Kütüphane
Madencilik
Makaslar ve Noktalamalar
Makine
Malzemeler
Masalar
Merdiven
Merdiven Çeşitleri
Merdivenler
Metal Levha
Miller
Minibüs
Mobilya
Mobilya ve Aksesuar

**Exercise prompt**
A complete and exact transcription of the material is required.

**Answer to this exercise**
Kütüphane
Madencilik
Makaslar ve Noktalamalar
Makine
Malzemeler
Masalar
Merdiven
Merdiven Çeşitleri
Merdivenler
Metal Levha
Miller
Minibüs
Mobilya
Mobilya ve Aksesuar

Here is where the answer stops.